What he saw confused him. A man’s face stared up into his. In the instant he realized the warehouse floor was covered with mirrors, the dart hit an inch below his left ear. He tried to roll and snap off a shot but instead flopped onto his back. His body went rigid, the gun slipping from his hand as the fingers stiffened and spread until they were almost bent backward. His lungs were filling with ice. Just before he lost consciousness he saw a tall figure in a black cape and black nurse’s cap step from behind the closest ventilation pipe and raise the blowgun to his lips. The back of Debritto’s right hand stung.
He heard footsteps, a rustle of cloth, a burning sensation in one of his arms. His eyes were open but he couldn’t see. His body had turned to frozen glass. He was a fly in amber, paralyzed, senseless. But he could hear, he realized, had heard footsteps and a rustle of cloth.

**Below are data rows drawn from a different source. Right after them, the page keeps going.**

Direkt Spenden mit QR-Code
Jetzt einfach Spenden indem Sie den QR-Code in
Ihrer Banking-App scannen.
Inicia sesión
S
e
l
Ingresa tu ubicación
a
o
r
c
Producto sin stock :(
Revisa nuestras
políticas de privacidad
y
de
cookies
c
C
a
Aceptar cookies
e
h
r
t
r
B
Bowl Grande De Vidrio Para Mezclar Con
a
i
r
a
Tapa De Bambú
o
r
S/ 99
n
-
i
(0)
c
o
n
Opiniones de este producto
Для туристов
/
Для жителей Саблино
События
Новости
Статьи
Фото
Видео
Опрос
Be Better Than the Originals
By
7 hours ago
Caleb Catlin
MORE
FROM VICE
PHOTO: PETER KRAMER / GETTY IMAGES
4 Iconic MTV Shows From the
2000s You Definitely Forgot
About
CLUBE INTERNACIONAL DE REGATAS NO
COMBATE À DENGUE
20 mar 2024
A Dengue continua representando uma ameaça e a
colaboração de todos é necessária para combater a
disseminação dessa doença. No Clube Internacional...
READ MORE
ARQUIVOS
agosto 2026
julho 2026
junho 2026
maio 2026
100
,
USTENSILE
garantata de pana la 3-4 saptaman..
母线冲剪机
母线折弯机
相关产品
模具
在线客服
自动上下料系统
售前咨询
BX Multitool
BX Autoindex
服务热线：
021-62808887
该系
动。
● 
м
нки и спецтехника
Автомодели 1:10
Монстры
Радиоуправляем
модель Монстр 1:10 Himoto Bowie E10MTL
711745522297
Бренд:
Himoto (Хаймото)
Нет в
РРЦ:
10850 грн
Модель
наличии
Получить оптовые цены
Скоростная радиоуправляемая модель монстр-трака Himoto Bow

A woman’s voice whispered in his ear, ‘Dimethyl tubocaine chloride, a neuromuscular blocking agent. To slow you down enough to listen. I suggest you listen as if your life depended on it. The second dart was a mixture of curare and datura. I gave you two injections a moment ago, both containing synergistic combinations. Belladonna. Tetraclorothane. Methyl iodide. Sodium acid sulfate. Plus a few others I’d lost the labels for. Oh, and some hallucinogens for color. I won’t bore you with the specific effects of each. You’ll know soon enough. And I can’t tell you the cumulative effects because I’ve never tried these combinations before. You’ll be the first to know. Maybe the only one who ever will. And you do deserve to know, don’t you, Mr Debritto? I think so. Information is the root of understanding, and compassion is its flower. I’m an understanding and compassionate woman, Mr Debritto. I am also a Raven, quicksilver’s daughter, the moon’s witness, a messenger between the dead and the living, and a dweller in both realms. I know you doubt my compassion as you lie here so pathetically trapped inside your senseless flesh. Doubt is a tribute to intelligence, as I’m sure you’d agree if you could. So let me prove my compassion, Mr Debritto, prove it with a promise and a gift. I promise I will call you an ambulance within twenty minutes. And the gift is a critical piece of information that could mean the difference between life and death. I’m not sure whether I’ve given you a lethal dose or not. Lucky, lucky you. Yet another adventure in self-discovery. Poor baby. Poor, poor baby.’ She paused, and though he couldn’t feel it, gently stroked his brow. When she spoke again, her voice seemed harsher and more intense: ‘He was able to steal the Diamond because he believed in the Diamond. Now we’ll find out what you believe in.’